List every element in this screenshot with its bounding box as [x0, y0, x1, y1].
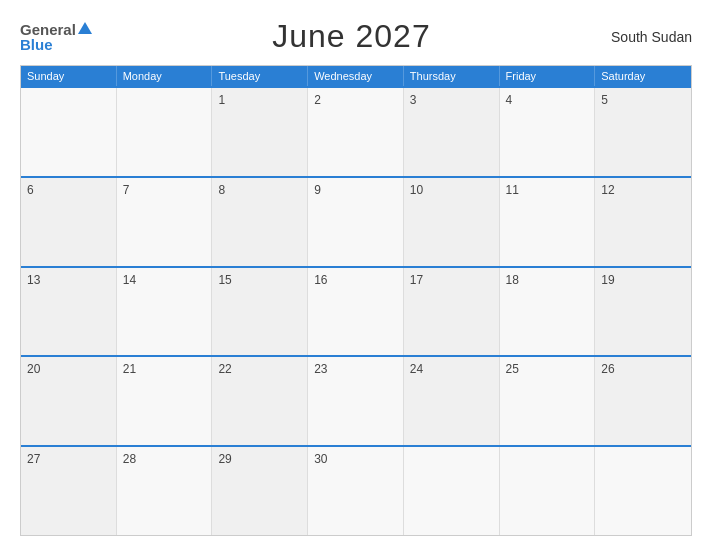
- day-cell: [404, 447, 500, 535]
- day-cell: 7: [117, 178, 213, 266]
- day-cell: 24: [404, 357, 500, 445]
- day-cell: 11: [500, 178, 596, 266]
- week-row-4: 20 21 22 23 24 25 26: [21, 355, 691, 445]
- header: General Blue June 2027 South Sudan: [20, 18, 692, 55]
- week-row-3: 13 14 15 16 17 18 19: [21, 266, 691, 356]
- calendar-title: June 2027: [272, 18, 430, 55]
- day-cell: 29: [212, 447, 308, 535]
- day-cell: 4: [500, 88, 596, 176]
- day-cell: 17: [404, 268, 500, 356]
- day-cell: [500, 447, 596, 535]
- day-cell: 8: [212, 178, 308, 266]
- day-cell: 27: [21, 447, 117, 535]
- day-cell: 10: [404, 178, 500, 266]
- day-cell: 28: [117, 447, 213, 535]
- country-label: South Sudan: [611, 29, 692, 45]
- header-thursday: Thursday: [404, 66, 500, 86]
- day-cell: 20: [21, 357, 117, 445]
- page: General Blue June 2027 South Sudan Sunda…: [0, 0, 712, 550]
- day-cell: 9: [308, 178, 404, 266]
- day-cell: 1: [212, 88, 308, 176]
- logo-triangle-icon: [78, 22, 92, 34]
- day-cell: 3: [404, 88, 500, 176]
- day-cell: 21: [117, 357, 213, 445]
- week-row-1: 1 2 3 4 5: [21, 86, 691, 176]
- day-cell: 2: [308, 88, 404, 176]
- day-cell: 18: [500, 268, 596, 356]
- day-cell: 16: [308, 268, 404, 356]
- day-cell: [117, 88, 213, 176]
- header-saturday: Saturday: [595, 66, 691, 86]
- weeks-container: 1 2 3 4 5 6 7 8 9 10 11 12 13 14 15 16: [21, 86, 691, 535]
- week-row-5: 27 28 29 30: [21, 445, 691, 535]
- header-tuesday: Tuesday: [212, 66, 308, 86]
- day-cell: 15: [212, 268, 308, 356]
- day-cell: 5: [595, 88, 691, 176]
- day-cell: 22: [212, 357, 308, 445]
- day-cell: 26: [595, 357, 691, 445]
- day-cell: 19: [595, 268, 691, 356]
- header-wednesday: Wednesday: [308, 66, 404, 86]
- day-headers-row: Sunday Monday Tuesday Wednesday Thursday…: [21, 66, 691, 86]
- logo: General Blue: [20, 22, 92, 52]
- day-cell: 25: [500, 357, 596, 445]
- header-sunday: Sunday: [21, 66, 117, 86]
- calendar: Sunday Monday Tuesday Wednesday Thursday…: [20, 65, 692, 536]
- day-cell: [21, 88, 117, 176]
- day-cell: 6: [21, 178, 117, 266]
- day-cell: [595, 447, 691, 535]
- day-cell: 30: [308, 447, 404, 535]
- logo-general-text: General: [20, 22, 76, 37]
- day-cell: 13: [21, 268, 117, 356]
- header-friday: Friday: [500, 66, 596, 86]
- header-monday: Monday: [117, 66, 213, 86]
- logo-blue-text: Blue: [20, 37, 53, 52]
- day-cell: 23: [308, 357, 404, 445]
- day-cell: 12: [595, 178, 691, 266]
- day-cell: 14: [117, 268, 213, 356]
- week-row-2: 6 7 8 9 10 11 12: [21, 176, 691, 266]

◆ ◆ ◆

The material above is to be set down exactly, with pictures removed.

List every element in this screenshot with its bounding box as [x0, y0, x1, y1].
- day-cell: [404, 447, 500, 535]
- day-cell: 7: [117, 178, 213, 266]
- day-cell: 24: [404, 357, 500, 445]
- day-cell: 11: [500, 178, 596, 266]
- week-row-4: 20 21 22 23 24 25 26: [21, 355, 691, 445]
- header: General Blue June 2027 South Sudan: [20, 18, 692, 55]
- week-row-3: 13 14 15 16 17 18 19: [21, 266, 691, 356]
- calendar-title: June 2027: [272, 18, 430, 55]
- day-cell: 29: [212, 447, 308, 535]
- day-cell: 4: [500, 88, 596, 176]
- day-cell: 17: [404, 268, 500, 356]
- day-cell: [500, 447, 596, 535]
- day-cell: 8: [212, 178, 308, 266]
- day-cell: 27: [21, 447, 117, 535]
- day-cell: 10: [404, 178, 500, 266]
- day-cell: 28: [117, 447, 213, 535]
- country-label: South Sudan: [611, 29, 692, 45]
- header-thursday: Thursday: [404, 66, 500, 86]
- day-cell: 20: [21, 357, 117, 445]
- page: General Blue June 2027 South Sudan Sunda…: [0, 0, 712, 550]
- day-cell: 9: [308, 178, 404, 266]
- day-cell: 1: [212, 88, 308, 176]
- logo-triangle-icon: [78, 22, 92, 34]
- day-cell: 3: [404, 88, 500, 176]
- day-cell: 21: [117, 357, 213, 445]
- week-row-1: 1 2 3 4 5: [21, 86, 691, 176]
- day-cell: 2: [308, 88, 404, 176]
- day-cell: 18: [500, 268, 596, 356]
- day-cell: 16: [308, 268, 404, 356]
- day-cell: [117, 88, 213, 176]
- header-saturday: Saturday: [595, 66, 691, 86]
- weeks-container: 1 2 3 4 5 6 7 8 9 10 11 12 13 14 15 16: [21, 86, 691, 535]
- week-row-5: 27 28 29 30: [21, 445, 691, 535]
- header-tuesday: Tuesday: [212, 66, 308, 86]
- day-cell: 15: [212, 268, 308, 356]
- day-cell: 5: [595, 88, 691, 176]
- day-cell: 22: [212, 357, 308, 445]
- day-cell: 26: [595, 357, 691, 445]
- day-cell: 19: [595, 268, 691, 356]
- header-wednesday: Wednesday: [308, 66, 404, 86]
- day-headers-row: Sunday Monday Tuesday Wednesday Thursday…: [21, 66, 691, 86]
- logo: General Blue: [20, 22, 92, 52]
- day-cell: 25: [500, 357, 596, 445]
- header-sunday: Sunday: [21, 66, 117, 86]
- calendar: Sunday Monday Tuesday Wednesday Thursday…: [20, 65, 692, 536]
- day-cell: [21, 88, 117, 176]
- day-cell: 6: [21, 178, 117, 266]
- day-cell: [595, 447, 691, 535]
- day-cell: 30: [308, 447, 404, 535]
- logo-general-text: General: [20, 22, 76, 37]
- day-cell: 13: [21, 268, 117, 356]
- header-friday: Friday: [500, 66, 596, 86]
- header-monday: Monday: [117, 66, 213, 86]
- logo-blue-text: Blue: [20, 37, 53, 52]
- day-cell: 23: [308, 357, 404, 445]
- day-cell: 12: [595, 178, 691, 266]
- day-cell: 14: [117, 268, 213, 356]
- week-row-2: 6 7 8 9 10 11 12: [21, 176, 691, 266]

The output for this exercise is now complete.